## [About this task]
Copy the lines running from the one that contains "Geriatrie und" to the end of the entries below, exactly and with no pictures.

## [Study material]
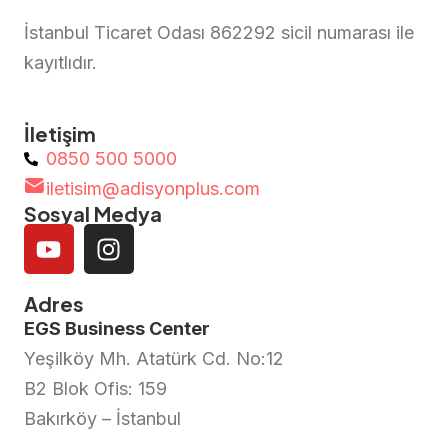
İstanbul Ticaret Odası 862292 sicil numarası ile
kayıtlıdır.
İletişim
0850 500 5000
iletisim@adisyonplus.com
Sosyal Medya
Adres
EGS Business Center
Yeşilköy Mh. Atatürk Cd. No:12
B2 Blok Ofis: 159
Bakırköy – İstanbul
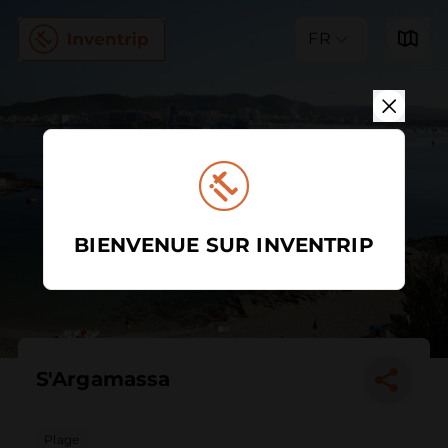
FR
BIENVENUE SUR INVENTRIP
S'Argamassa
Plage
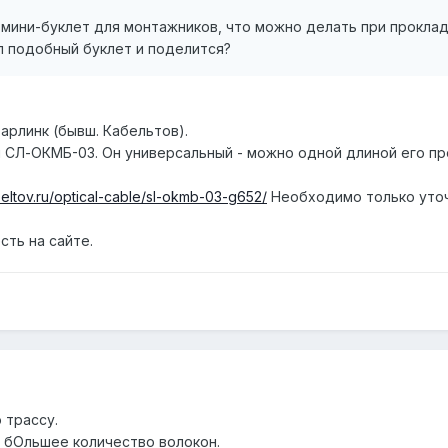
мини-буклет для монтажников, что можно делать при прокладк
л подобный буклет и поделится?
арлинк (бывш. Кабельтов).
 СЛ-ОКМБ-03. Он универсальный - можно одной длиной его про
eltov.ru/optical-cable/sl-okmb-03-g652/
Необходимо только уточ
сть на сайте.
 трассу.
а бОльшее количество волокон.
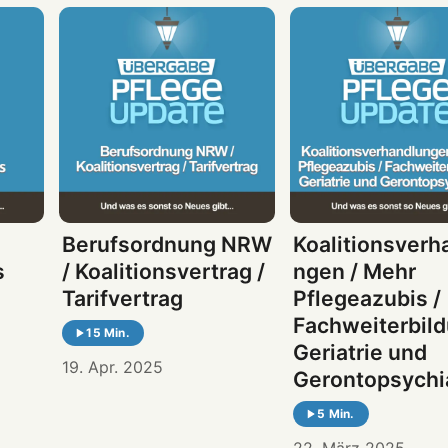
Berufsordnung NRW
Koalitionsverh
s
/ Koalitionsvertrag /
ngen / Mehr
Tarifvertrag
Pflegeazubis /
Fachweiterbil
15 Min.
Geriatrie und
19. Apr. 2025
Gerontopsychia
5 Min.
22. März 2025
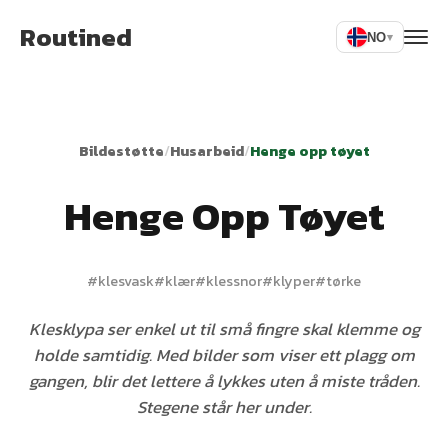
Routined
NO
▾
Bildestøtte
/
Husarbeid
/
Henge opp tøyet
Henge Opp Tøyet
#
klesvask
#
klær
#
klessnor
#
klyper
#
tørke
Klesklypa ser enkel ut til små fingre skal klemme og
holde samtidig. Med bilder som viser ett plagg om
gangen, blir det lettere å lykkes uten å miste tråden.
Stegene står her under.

## [Answer box]
Geriatrie und
19. Apr. 2025
Gerontopsychia
5 Min.
22. März 2025
Routined
NO
▾
Bildestøtte
/
Husarbeid
/
Henge opp tøyet
Henge Opp Tøyet
#
klesvask
#
klær
#
klessnor
#
klyper
#
tørke
Klesklypa ser enkel ut til små fingre skal klemme og
holde samtidig. Med bilder som viser ett plagg om
gangen, blir det lettere å lykkes uten å miste tråden.
Stegene står her under.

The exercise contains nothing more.